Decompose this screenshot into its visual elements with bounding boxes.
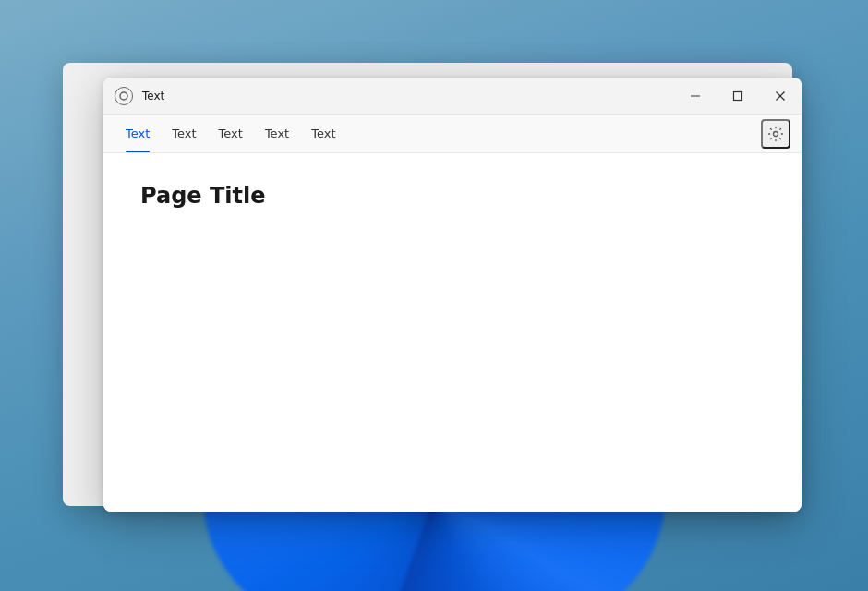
nav-tab-2[interactable]: Text <box>208 115 254 152</box>
nav-tab-1[interactable]: Text <box>161 115 207 152</box>
nav-tab-3[interactable]: Text <box>254 115 300 152</box>
title-bar: Text <box>103 78 802 115</box>
svg-point-0 <box>120 92 127 100</box>
nav-tabs: Text Text Text Text Text <box>115 115 761 152</box>
close-button[interactable] <box>759 78 802 115</box>
nav-tab-4[interactable]: Text <box>300 115 346 152</box>
window-controls <box>674 78 802 114</box>
page-title: Page Title <box>140 183 765 209</box>
nav-bar: Text Text Text Text Text <box>103 115 802 153</box>
settings-button[interactable] <box>761 119 790 149</box>
nav-tab-0[interactable]: Text <box>115 115 161 152</box>
svg-rect-2 <box>734 92 742 101</box>
maximize-button[interactable] <box>717 78 759 115</box>
content-area: Page Title <box>103 153 802 512</box>
main-window: Text Text <box>103 78 802 512</box>
minimize-button[interactable] <box>674 78 717 115</box>
gear-icon <box>767 126 784 142</box>
window-title: Text <box>142 90 674 103</box>
app-icon <box>115 87 133 105</box>
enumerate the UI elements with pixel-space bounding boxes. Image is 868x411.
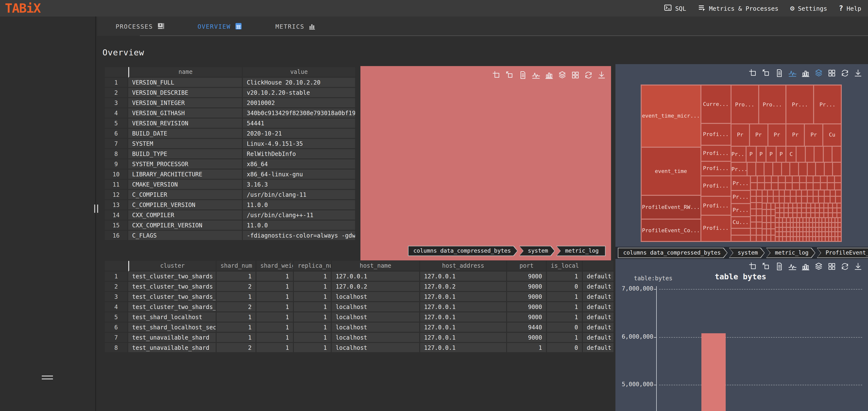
treemap-cell[interactable] [802,197,807,203]
treemap-cell[interactable]: Pr [805,124,823,146]
treemap-cell[interactable] [771,203,775,209]
treemap-cell[interactable] [784,209,788,212]
treemap-cell[interactable] [833,213,836,217]
bar-chart-icon[interactable] [802,262,810,271]
treemap-cell[interactable] [756,203,762,209]
treemap-cell[interactable] [762,229,766,234]
treemap-cell[interactable] [790,223,793,227]
column-header[interactable] [105,67,128,78]
treemap-cell[interactable] [839,237,841,241]
treemap-cell[interactable] [762,216,766,222]
treemap-cell[interactable] [829,223,831,227]
tab-processes[interactable]: PROCESSES [116,22,164,30]
treemap-cell[interactable] [839,223,841,227]
download-icon[interactable] [854,262,862,271]
treemap-cell[interactable] [779,223,782,227]
treemap-cell[interactable] [762,197,767,203]
treemap-cell[interactable] [811,209,814,212]
treemap-cell[interactable] [794,223,796,227]
treemap-cell[interactable] [808,197,812,203]
treemap-cell[interactable] [813,223,815,227]
treemap-cell[interactable]: Pr... [732,147,746,161]
treemap-cell[interactable] [756,190,762,196]
treemap-cell[interactable] [767,210,770,216]
treemap-cell[interactable] [828,183,834,189]
treemap-cell[interactable] [807,209,810,212]
treemap-cell[interactable] [835,177,841,183]
column-header[interactable]: shard_num [217,261,256,272]
treemap-cell[interactable] [785,190,790,196]
treemap-cell[interactable] [732,235,750,241]
treemap-cell[interactable] [837,203,841,208]
crop-out-icon[interactable] [762,262,770,271]
treemap-cell[interactable] [787,223,789,227]
tabix-logo[interactable]: TABiX [5,1,40,15]
refresh-icon[interactable] [841,69,849,77]
treemap-cell[interactable] [797,147,805,161]
treemap-cell[interactable] [813,190,818,196]
treemap-cell[interactable]: P [777,147,786,161]
treemap-cell[interactable] [829,213,832,217]
treemap-cell[interactable] [779,232,782,236]
treemap-cell[interactable] [819,223,822,227]
treemap-cell[interactable] [800,232,802,236]
crop-out-icon[interactable] [762,69,770,77]
refresh-icon[interactable] [584,71,593,79]
treemap-cell[interactable] [815,203,819,208]
treemap-cell[interactable] [771,210,775,216]
treemap-cell[interactable] [779,237,782,241]
treemap-cell[interactable] [786,177,792,183]
breadcrumb-item[interactable]: metric_log [766,248,815,258]
treemap-cell[interactable] [807,177,813,183]
treemap-cell[interactable] [756,210,762,215]
treemap-cell[interactable]: Cu [823,124,841,146]
treemap-cell[interactable] [771,216,775,222]
treemap-cell[interactable]: Pr [750,124,768,146]
treemap-cell[interactable]: Profi... [701,146,731,161]
treemap-cell[interactable] [823,237,825,241]
treemap-cell[interactable] [808,163,815,176]
treemap-cell[interactable] [816,218,818,222]
treemap-cell[interactable] [810,228,812,231]
treemap-cell[interactable] [779,218,782,222]
treemap-cell[interactable] [821,183,827,189]
treemap-cell[interactable] [807,223,809,227]
breadcrumb-item[interactable]: metric_log [556,246,606,256]
treemap-cell[interactable] [825,197,829,203]
treemap-cell[interactable] [796,197,801,203]
treemap-cell[interactable] [784,203,788,208]
treemap-cell[interactable]: P [756,147,766,161]
grid-icon[interactable] [571,71,580,79]
treemap-cell[interactable] [793,177,799,183]
treemap-cell[interactable] [772,183,778,189]
bar-chart-icon[interactable] [802,69,810,77]
treemap-cell[interactable] [813,232,815,236]
treemap-cell[interactable] [768,190,773,196]
treemap-cell[interactable]: Profi... [701,216,731,241]
treemap-cell[interactable] [808,190,812,196]
treemap-cell[interactable] [835,237,838,241]
treemap-cell[interactable] [751,203,755,209]
treemap-cell[interactable] [820,203,823,208]
treemap-cell[interactable] [825,190,829,196]
treemap-cell[interactable]: Pr... [732,163,747,176]
treemap-cell[interactable] [798,203,801,208]
treemap-cell[interactable]: Pr... [732,177,750,190]
treemap-cell[interactable] [833,147,841,161]
treemap-cell[interactable] [779,190,784,196]
treemap-cell[interactable] [832,218,834,222]
treemap-cell[interactable] [815,209,819,212]
treemap-cell[interactable] [789,213,793,217]
treemap-cell[interactable] [787,237,789,241]
treemap-cell[interactable] [756,229,762,235]
treemap-cell[interactable] [794,218,796,222]
treemap-cell[interactable] [765,163,772,176]
treemap-cell[interactable] [751,235,755,241]
treemap-cell[interactable] [779,228,782,231]
treemap-cell[interactable] [748,163,755,176]
column-header[interactable]: port [507,261,547,272]
treemap-cell[interactable] [832,228,834,231]
breadcrumb-item[interactable]: system [729,248,765,258]
treemap-cell[interactable] [780,209,783,212]
treemap-cell[interactable]: P [767,147,775,161]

■ ■ ■

### [Problem requirements]
Line by line, write out the data above exactly, without the pictures.

### [Output for this task]
Decompose this screenshot into its visual elements with bounding boxes.
nav-tab-2[interactable]: Text <box>208 115 254 152</box>
nav-tab-1[interactable]: Text <box>161 115 207 152</box>
nav-tab-3[interactable]: Text <box>254 115 300 152</box>
title-bar: Text <box>103 78 802 115</box>
svg-point-0 <box>120 92 127 100</box>
nav-tabs: Text Text Text Text Text <box>115 115 761 152</box>
close-button[interactable] <box>759 78 802 115</box>
nav-tab-4[interactable]: Text <box>300 115 346 152</box>
window-controls <box>674 78 802 114</box>
page-title: Page Title <box>140 183 765 209</box>
nav-bar: Text Text Text Text Text <box>103 115 802 153</box>
settings-button[interactable] <box>761 119 790 149</box>
nav-tab-0[interactable]: Text <box>115 115 161 152</box>
svg-rect-2 <box>734 92 742 101</box>
maximize-button[interactable] <box>717 78 759 115</box>
content-area: Page Title <box>103 153 802 512</box>
main-window: Text Text <box>103 78 802 512</box>
minimize-button[interactable] <box>674 78 717 115</box>
gear-icon <box>767 126 784 142</box>
window-title: Text <box>142 90 674 103</box>
app-icon <box>115 87 133 105</box>
enumerate the UI elements with pixel-space bounding boxes. Image is 868x411.
treemap-cell[interactable] [802,197,807,203]
treemap-cell[interactable]: Pr [805,124,823,146]
treemap-cell[interactable] [771,203,775,209]
treemap-cell[interactable] [784,209,788,212]
treemap-cell[interactable] [833,213,836,217]
bar-chart-icon[interactable] [802,262,810,271]
treemap-cell[interactable] [756,203,762,209]
treemap-cell[interactable] [762,229,766,234]
treemap-cell[interactable] [790,223,793,227]
column-header[interactable] [105,67,128,78]
treemap-cell[interactable] [839,237,841,241]
treemap-cell[interactable] [762,216,766,222]
treemap-cell[interactable] [829,223,831,227]
tab-processes[interactable]: PROCESSES [116,22,164,30]
treemap-cell[interactable] [839,223,841,227]
download-icon[interactable] [854,262,862,271]
treemap-cell[interactable] [779,223,782,227]
treemap-cell[interactable] [762,197,767,203]
treemap-cell[interactable] [811,209,814,212]
treemap-cell[interactable] [794,223,796,227]
treemap-cell[interactable] [808,197,812,203]
treemap-cell[interactable] [813,223,815,227]
treemap-cell[interactable]: Pr... [732,147,746,161]
treemap-cell[interactable] [756,190,762,196]
treemap-cell[interactable] [767,210,770,216]
treemap-cell[interactable] [828,183,834,189]
treemap-cell[interactable] [807,209,810,212]
treemap-cell[interactable] [835,177,841,183]
column-header[interactable]: shard_num [217,261,256,272]
treemap-cell[interactable] [785,190,790,196]
treemap-cell[interactable] [732,235,750,241]
treemap-cell[interactable] [837,203,841,208]
crop-out-icon[interactable] [762,262,770,271]
treemap-cell[interactable] [787,223,789,227]
tabix-logo[interactable]: TABiX [5,1,40,15]
refresh-icon[interactable] [841,69,849,77]
treemap-cell[interactable] [797,147,805,161]
treemap-cell[interactable] [813,190,818,196]
treemap-cell[interactable]: P [777,147,786,161]
treemap-cell[interactable] [829,213,832,217]
treemap-cell[interactable] [779,232,782,236]
treemap-cell[interactable] [819,223,822,227]
treemap-cell[interactable] [800,232,802,236]
crop-out-icon[interactable] [762,69,770,77]
refresh-icon[interactable] [584,71,593,79]
treemap-cell[interactable] [815,203,819,208]
treemap-cell[interactable] [771,210,775,216]
treemap-cell[interactable] [779,237,782,241]
treemap-cell[interactable] [786,177,792,183]
breadcrumb-item[interactable]: metric_log [766,248,815,258]
treemap-cell[interactable] [807,177,813,183]
treemap-cell[interactable] [756,210,762,215]
treemap-cell[interactable]: Cu [823,124,841,146]
treemap-cell[interactable] [771,216,775,222]
treemap-cell[interactable]: Pr [750,124,768,146]
treemap-cell[interactable]: Profi... [701,146,731,161]
treemap-cell[interactable] [823,237,825,241]
treemap-cell[interactable] [808,163,815,176]
treemap-cell[interactable] [816,218,818,222]
treemap-cell[interactable] [810,228,812,231]
treemap-cell[interactable] [779,218,782,222]
treemap-cell[interactable] [821,183,827,189]
treemap-cell[interactable] [807,223,809,227]
breadcrumb-item[interactable]: metric_log [556,246,606,256]
treemap-cell[interactable] [825,197,829,203]
treemap-cell[interactable] [796,197,801,203]
treemap-cell[interactable] [784,203,788,208]
treemap-cell[interactable]: P [756,147,766,161]
grid-icon[interactable] [571,71,580,79]
treemap-cell[interactable] [793,177,799,183]
treemap-cell[interactable] [772,183,778,189]
bar-chart-icon[interactable] [802,69,810,77]
treemap-cell[interactable] [813,232,815,236]
treemap-cell[interactable] [768,190,773,196]
treemap-cell[interactable]: Profi... [701,216,731,241]
treemap-cell[interactable] [808,190,812,196]
treemap-cell[interactable] [835,237,838,241]
treemap-cell[interactable] [751,203,755,209]
treemap-cell[interactable] [820,203,823,208]
treemap-cell[interactable] [825,190,829,196]
treemap-cell[interactable]: Pr... [732,163,747,176]
treemap-cell[interactable] [798,203,801,208]
treemap-cell[interactable]: Pr... [732,177,750,190]
treemap-cell[interactable] [833,147,841,161]
treemap-cell[interactable] [779,190,784,196]
treemap-cell[interactable] [832,218,834,222]
treemap-cell[interactable] [815,209,819,212]
treemap-cell[interactable] [789,213,793,217]
treemap-cell[interactable] [787,237,789,241]
treemap-cell[interactable] [756,229,762,235]
treemap-cell[interactable] [794,218,796,222]
treemap-cell[interactable] [765,163,772,176]
treemap-cell[interactable] [751,235,755,241]
treemap-cell[interactable] [779,228,782,231]
treemap-cell[interactable] [748,163,755,176]
column-header[interactable]: port [507,261,547,272]
treemap-cell[interactable] [832,228,834,231]
breadcrumb-item[interactable]: system [729,248,765,258]
treemap-cell[interactable] [780,209,783,212]
treemap-cell[interactable]: P [767,147,775,161]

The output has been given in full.